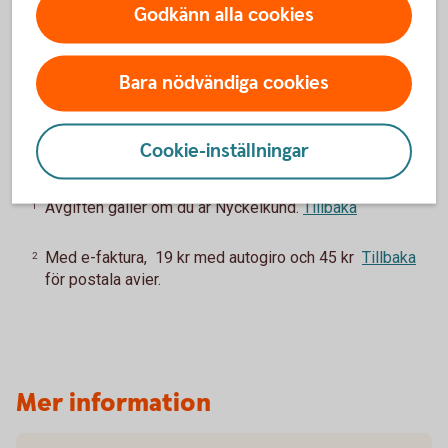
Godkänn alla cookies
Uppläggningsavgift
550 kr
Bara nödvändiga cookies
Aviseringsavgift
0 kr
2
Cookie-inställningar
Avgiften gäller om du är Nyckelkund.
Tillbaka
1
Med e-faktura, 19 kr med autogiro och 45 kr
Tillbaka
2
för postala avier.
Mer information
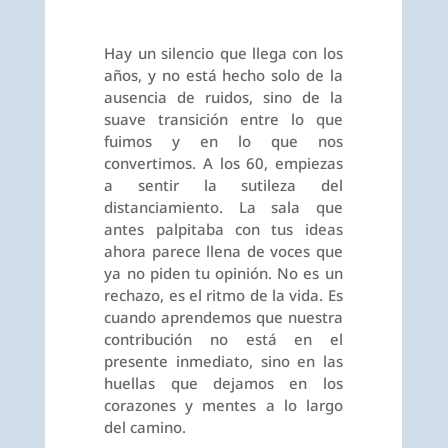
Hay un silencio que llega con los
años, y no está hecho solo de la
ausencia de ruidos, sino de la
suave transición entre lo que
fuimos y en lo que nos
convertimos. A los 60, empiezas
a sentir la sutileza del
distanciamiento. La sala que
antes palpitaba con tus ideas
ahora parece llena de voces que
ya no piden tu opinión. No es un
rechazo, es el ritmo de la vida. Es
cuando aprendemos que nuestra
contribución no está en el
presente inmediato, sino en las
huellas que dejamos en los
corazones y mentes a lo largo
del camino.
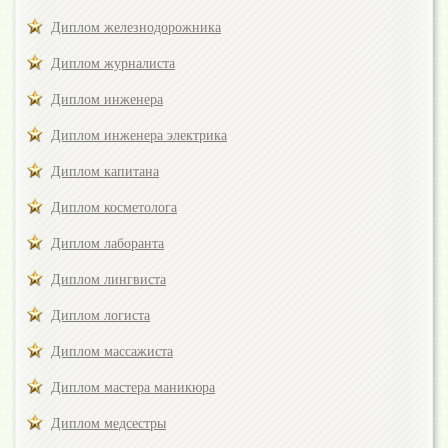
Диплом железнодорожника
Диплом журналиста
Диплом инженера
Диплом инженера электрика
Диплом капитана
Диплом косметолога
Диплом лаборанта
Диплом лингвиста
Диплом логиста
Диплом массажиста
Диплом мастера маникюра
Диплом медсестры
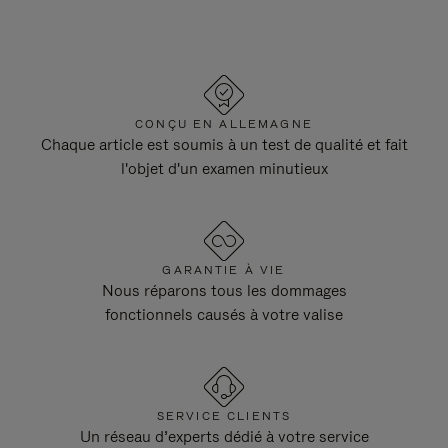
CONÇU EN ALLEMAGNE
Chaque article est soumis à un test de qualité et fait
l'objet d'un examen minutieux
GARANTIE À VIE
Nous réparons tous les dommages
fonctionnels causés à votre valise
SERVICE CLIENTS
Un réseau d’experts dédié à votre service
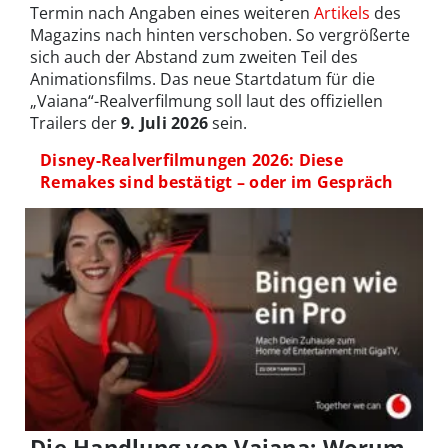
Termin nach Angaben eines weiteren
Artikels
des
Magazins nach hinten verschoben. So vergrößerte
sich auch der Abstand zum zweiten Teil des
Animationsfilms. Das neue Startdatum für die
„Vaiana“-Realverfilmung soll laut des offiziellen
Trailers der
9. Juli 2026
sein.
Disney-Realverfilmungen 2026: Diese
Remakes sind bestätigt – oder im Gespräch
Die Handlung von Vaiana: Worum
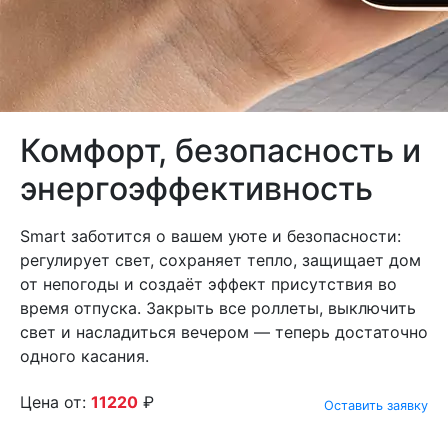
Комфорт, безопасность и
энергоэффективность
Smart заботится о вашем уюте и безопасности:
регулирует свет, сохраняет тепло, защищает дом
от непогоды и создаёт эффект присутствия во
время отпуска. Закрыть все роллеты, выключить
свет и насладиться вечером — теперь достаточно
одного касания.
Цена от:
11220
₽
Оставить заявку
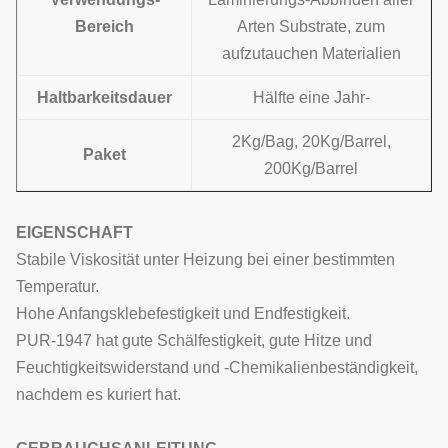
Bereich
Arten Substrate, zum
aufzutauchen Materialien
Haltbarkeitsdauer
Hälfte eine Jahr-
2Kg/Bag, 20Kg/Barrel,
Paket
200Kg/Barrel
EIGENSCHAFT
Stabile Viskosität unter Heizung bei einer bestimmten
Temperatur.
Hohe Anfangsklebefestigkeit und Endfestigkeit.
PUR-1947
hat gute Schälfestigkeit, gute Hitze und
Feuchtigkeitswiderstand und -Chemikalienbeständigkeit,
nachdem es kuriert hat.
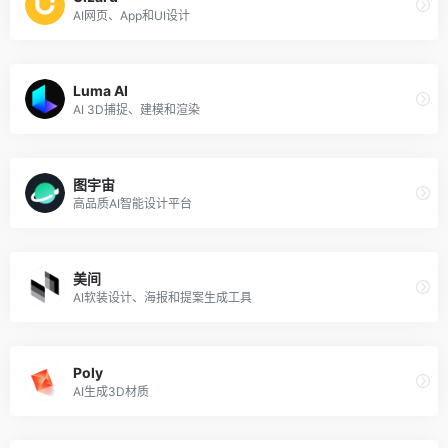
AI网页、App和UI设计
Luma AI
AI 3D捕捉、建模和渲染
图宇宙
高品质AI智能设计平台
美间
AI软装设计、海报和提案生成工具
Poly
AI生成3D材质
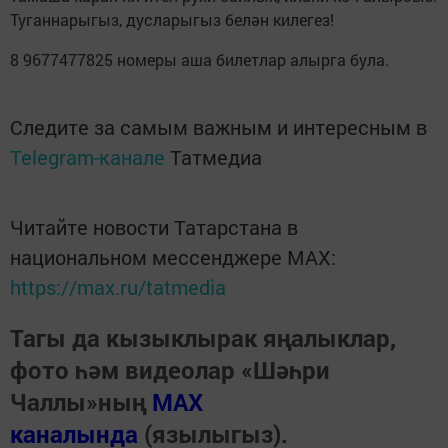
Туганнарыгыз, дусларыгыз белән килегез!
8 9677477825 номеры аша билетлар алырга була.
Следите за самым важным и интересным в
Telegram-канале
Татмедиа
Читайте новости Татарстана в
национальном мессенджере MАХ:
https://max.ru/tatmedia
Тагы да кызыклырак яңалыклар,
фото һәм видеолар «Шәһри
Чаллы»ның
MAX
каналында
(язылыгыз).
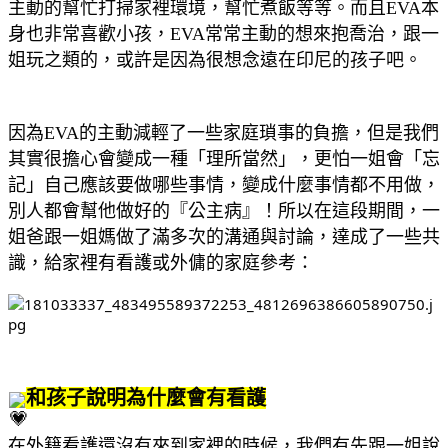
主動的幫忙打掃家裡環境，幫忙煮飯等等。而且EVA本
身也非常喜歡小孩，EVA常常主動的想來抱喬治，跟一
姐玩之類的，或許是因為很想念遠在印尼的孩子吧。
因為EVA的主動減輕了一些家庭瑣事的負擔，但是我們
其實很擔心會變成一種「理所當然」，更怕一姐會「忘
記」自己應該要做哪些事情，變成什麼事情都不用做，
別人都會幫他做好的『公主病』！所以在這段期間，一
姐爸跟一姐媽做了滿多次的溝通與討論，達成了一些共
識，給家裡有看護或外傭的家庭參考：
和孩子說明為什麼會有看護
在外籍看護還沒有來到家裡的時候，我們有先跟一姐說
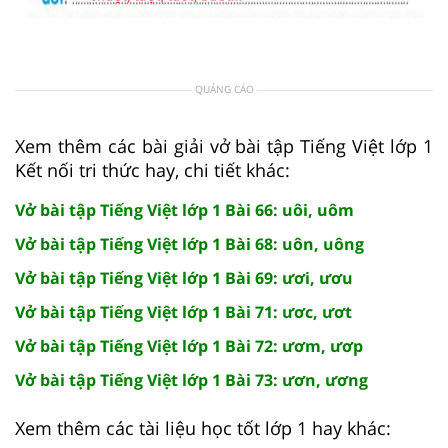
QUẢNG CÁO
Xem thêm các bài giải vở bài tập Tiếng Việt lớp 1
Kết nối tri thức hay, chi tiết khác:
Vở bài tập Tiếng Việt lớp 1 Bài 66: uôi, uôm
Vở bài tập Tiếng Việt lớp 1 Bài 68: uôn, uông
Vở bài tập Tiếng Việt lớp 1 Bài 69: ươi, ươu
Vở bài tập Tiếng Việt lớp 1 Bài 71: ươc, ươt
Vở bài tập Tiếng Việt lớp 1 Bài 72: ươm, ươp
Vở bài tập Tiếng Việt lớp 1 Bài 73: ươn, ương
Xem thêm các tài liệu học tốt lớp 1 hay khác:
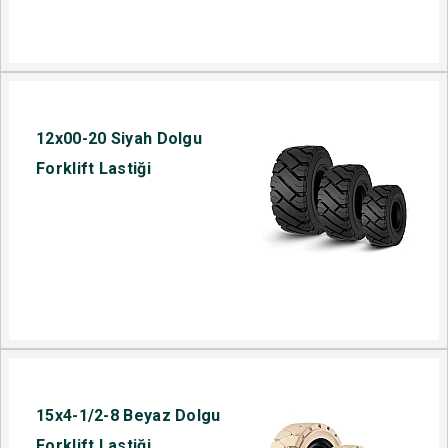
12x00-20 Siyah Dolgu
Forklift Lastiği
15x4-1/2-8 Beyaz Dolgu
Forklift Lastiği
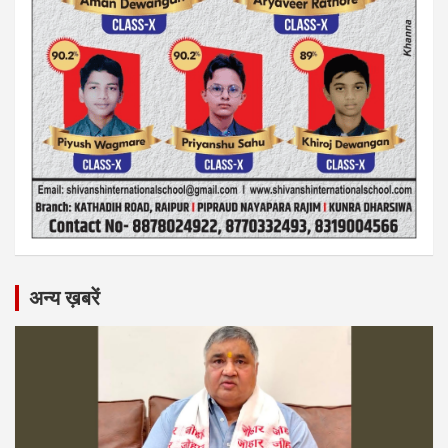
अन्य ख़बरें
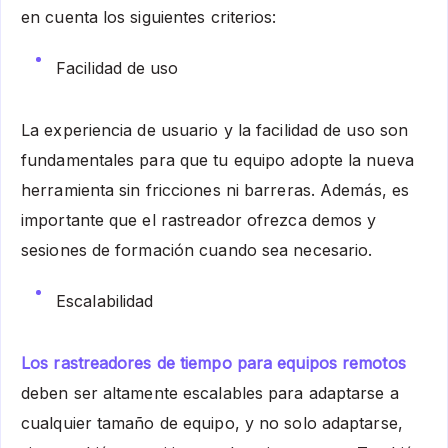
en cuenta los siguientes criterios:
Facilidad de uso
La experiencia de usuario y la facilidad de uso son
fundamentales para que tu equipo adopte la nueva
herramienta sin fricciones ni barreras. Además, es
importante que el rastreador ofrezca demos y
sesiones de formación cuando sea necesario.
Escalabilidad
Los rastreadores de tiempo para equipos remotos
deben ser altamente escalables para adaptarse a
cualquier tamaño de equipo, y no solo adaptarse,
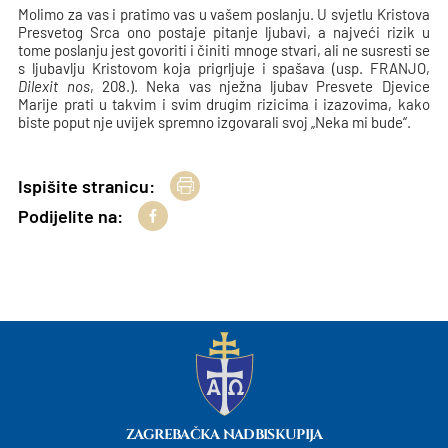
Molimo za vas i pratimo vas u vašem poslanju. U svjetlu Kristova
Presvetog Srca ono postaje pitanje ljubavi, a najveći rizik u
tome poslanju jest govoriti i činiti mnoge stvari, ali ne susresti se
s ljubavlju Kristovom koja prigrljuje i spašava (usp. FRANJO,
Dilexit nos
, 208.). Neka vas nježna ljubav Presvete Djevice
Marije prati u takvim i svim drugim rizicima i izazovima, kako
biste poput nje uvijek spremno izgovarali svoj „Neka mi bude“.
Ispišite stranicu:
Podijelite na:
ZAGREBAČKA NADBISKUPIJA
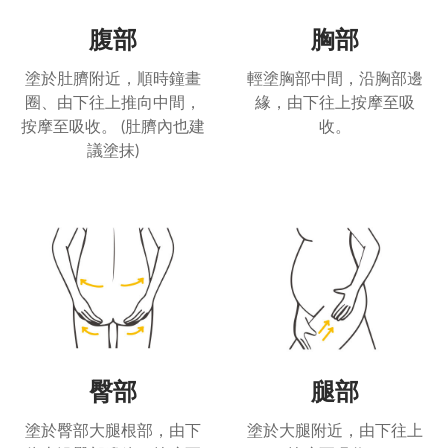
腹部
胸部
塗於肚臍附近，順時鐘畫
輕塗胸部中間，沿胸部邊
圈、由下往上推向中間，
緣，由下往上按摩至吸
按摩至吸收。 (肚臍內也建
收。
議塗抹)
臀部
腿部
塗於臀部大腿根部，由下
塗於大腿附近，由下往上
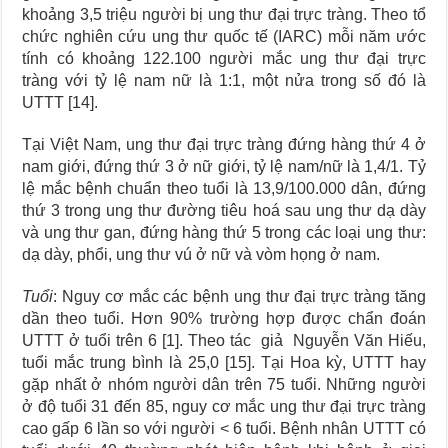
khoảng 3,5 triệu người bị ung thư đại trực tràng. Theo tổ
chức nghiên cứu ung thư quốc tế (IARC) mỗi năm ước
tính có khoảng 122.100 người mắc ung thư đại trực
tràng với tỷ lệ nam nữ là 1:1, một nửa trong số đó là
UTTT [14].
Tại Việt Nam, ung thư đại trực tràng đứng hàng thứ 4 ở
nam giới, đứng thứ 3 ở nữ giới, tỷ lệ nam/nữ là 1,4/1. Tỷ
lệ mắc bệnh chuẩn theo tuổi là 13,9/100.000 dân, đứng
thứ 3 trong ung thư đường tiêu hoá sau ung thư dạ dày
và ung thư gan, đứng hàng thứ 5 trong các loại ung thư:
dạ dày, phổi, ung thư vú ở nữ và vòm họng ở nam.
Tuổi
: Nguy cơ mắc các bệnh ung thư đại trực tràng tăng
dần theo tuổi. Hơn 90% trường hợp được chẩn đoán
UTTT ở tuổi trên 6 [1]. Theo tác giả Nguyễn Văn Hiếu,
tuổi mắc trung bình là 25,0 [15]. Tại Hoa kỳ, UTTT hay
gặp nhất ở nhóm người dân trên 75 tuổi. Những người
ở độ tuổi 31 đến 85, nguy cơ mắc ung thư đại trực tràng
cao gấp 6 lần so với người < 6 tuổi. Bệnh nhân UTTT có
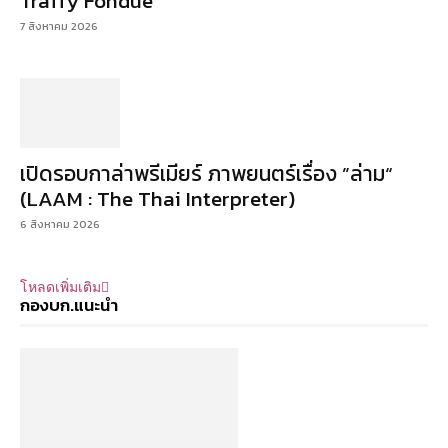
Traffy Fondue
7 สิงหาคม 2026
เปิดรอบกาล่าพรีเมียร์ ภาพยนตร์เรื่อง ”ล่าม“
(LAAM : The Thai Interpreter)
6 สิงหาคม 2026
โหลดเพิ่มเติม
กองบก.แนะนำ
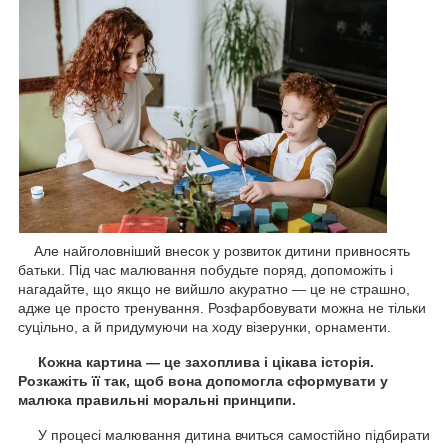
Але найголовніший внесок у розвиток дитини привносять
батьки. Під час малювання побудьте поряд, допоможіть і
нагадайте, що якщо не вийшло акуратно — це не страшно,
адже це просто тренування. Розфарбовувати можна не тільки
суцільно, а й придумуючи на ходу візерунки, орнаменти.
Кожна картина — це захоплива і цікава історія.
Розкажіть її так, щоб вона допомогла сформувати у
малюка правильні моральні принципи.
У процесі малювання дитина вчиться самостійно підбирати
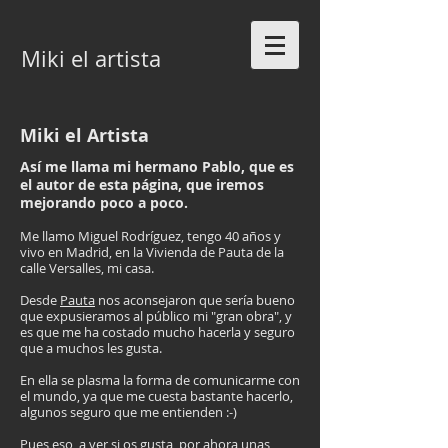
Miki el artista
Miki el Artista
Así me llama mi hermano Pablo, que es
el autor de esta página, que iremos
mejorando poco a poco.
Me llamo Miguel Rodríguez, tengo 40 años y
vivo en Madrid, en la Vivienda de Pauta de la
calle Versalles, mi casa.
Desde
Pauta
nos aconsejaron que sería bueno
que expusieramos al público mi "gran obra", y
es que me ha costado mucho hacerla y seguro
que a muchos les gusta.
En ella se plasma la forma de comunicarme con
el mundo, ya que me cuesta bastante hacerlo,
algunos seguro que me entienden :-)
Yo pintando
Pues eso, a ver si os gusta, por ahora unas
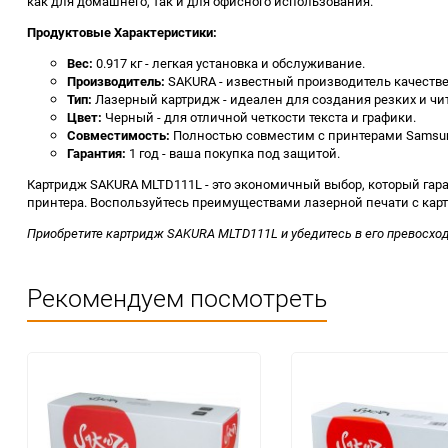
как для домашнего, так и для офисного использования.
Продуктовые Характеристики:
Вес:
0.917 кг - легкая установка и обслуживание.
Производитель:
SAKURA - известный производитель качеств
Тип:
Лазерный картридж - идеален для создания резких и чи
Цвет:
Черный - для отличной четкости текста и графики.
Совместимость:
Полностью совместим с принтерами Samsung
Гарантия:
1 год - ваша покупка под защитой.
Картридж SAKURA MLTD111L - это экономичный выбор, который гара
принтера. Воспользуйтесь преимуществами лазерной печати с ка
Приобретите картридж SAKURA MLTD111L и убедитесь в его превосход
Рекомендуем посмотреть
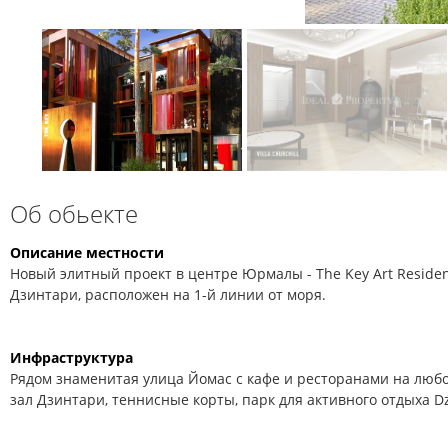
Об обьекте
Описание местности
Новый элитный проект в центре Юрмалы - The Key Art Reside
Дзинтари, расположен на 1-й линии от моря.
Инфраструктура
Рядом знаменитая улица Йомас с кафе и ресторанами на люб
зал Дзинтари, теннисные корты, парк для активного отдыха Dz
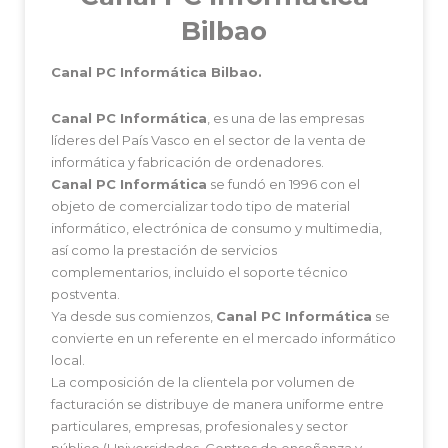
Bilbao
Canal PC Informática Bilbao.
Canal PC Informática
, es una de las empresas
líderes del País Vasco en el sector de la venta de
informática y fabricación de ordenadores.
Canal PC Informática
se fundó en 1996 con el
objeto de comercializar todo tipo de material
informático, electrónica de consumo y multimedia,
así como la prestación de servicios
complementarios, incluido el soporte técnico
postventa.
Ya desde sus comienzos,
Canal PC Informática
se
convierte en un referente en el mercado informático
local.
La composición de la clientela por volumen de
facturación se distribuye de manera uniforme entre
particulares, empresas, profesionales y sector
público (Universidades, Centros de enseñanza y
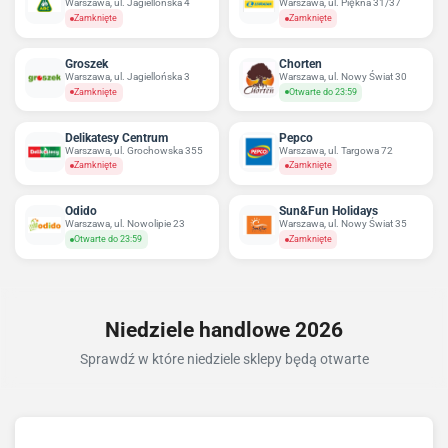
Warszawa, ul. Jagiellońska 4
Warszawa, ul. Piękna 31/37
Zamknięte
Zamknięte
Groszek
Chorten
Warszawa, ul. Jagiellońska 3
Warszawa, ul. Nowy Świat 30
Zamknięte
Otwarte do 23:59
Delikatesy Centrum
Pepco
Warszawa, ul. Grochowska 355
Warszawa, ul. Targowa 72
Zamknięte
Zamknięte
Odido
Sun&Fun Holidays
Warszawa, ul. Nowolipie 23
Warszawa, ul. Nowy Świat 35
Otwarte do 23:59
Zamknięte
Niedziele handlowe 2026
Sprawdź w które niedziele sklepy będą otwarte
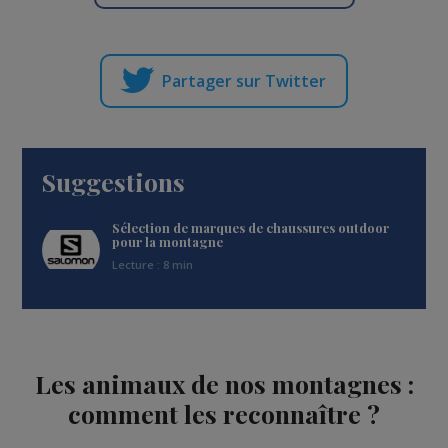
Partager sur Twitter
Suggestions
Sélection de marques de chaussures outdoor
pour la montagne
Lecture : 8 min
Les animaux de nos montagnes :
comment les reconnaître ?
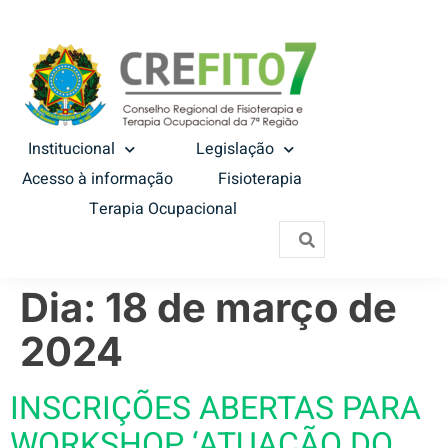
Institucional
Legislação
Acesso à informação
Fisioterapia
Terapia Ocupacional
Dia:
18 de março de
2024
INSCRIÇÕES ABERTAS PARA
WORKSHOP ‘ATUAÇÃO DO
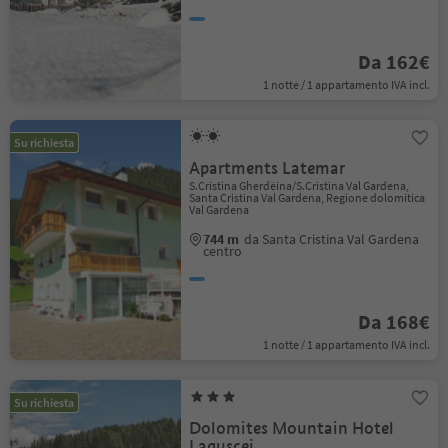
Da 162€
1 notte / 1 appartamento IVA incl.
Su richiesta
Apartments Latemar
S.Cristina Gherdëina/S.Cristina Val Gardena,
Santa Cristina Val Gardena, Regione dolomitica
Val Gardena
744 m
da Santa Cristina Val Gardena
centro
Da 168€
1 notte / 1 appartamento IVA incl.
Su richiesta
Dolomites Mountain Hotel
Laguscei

- Work to be completed -
Return the line where "da Santa Cristina Val Gardena" appears, then every line after it to the end of the listing, all exactly as written.

- Worked solution -
da Santa Cristina Val Gardena
centro
Da 168€
1 notte / 1 appartamento IVA incl.
Su richiesta
Dolomites Mountain Hotel
Laguscei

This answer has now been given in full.